La fatigue russe : un calcul en train de changer
En interne, la situation russe se détériore. L'Institut pour l'étude de la guerre (ISW) documente semaine après semaine que l'intensification de la campagne de frappes ukrainiennes sur les infrastructures pétrolières russes a « impacté les revenus pétroliers et gaziers russes et entraîné des pénuries de carburant croissantes dans les territoires occupés d'Ukraine et dans de nombreuses régions russes ». Ces pénuries ont un effet cumulatif sur la machine militaire russe : des problèmes de ravitaillement en carburant ralentissent les mouvements de troupes et d'équipements.

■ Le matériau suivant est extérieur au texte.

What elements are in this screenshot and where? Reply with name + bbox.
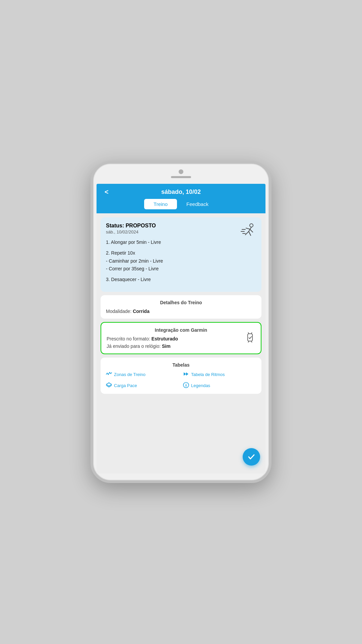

Après plus de quatre ans de guerre à plein régime, l'économie russe montre des signes de tensions croissantes malgré les prix du pétrole soutenus. L'inflation dépasse 8 %. Les taux d'intérêt fixés par la Banque centrale de Russie frôlent 20 % pour contenir l'inflation. La pénurie de main-d'œuvre — des millions d'hommes mobilisés ou fuyant la mobilisation — affecte l'industrie. Ces pressions économiques ne vont pas effondrer le régime Poutine à court terme. Mais elles créent un contexte dans lequel un accord de cessez-le-feu — même incomplet — devient progressivement plus attrayant. C'est la logique de la pression que Zelenskyy utilise.

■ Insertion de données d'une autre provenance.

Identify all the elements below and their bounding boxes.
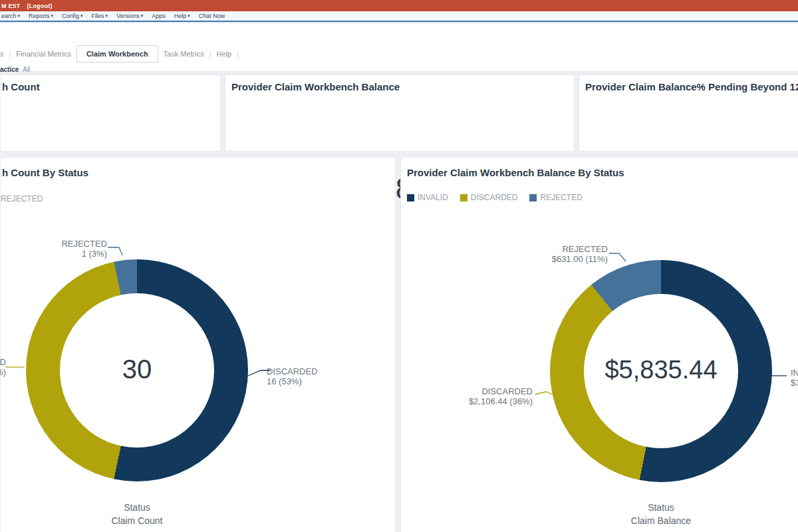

L'Occident entre soutien et tentation du compromis prématuré
La pression pour un cessez-le-feu rapidement
La pression pour un cessez-le-feu rapide vient de plusieurs directions. Trump veut une « victoire diplomatique » qu'il peut vendre à son électorat. Certains alliés européens, fatigués des coûts économiques du soutien à l'Ukraine et de l'impact énergétique de la guerre, cherchent une sortie. Des voix dans les milieux diplomatiques occidentaux suggèrent qu'un gel des lignes de front actuelles, même s'il laisse l'Ukraine sans la Crimée ni le Donbass, serait « réaliste ».

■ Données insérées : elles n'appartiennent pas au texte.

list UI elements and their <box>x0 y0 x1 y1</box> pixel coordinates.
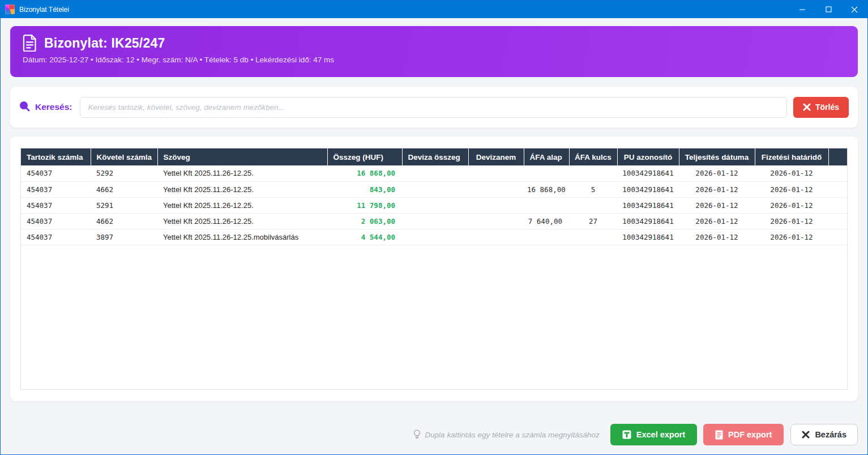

Cette pression est compréhensible sur le plan politique. Elle est inacceptable sur le plan des principes et des intérêts à long terme. Un accord qui gèle les gains russes actuels légitimerait la conquête par la force — une précédent dévastateur pour l'ordre international. Il signalerait à tous les États révisionnistes — Chine, Corée du Nord, Iran — que l'agression paie si elle est suffisamment soutenue. Et il laisserait une Ukraine diminuée, partiellement occupée, constamment menacée d'une nouvelle invasion quand la Russie se sera reconstituée. La paix facile d'aujourd'hui serait la guerre de demain.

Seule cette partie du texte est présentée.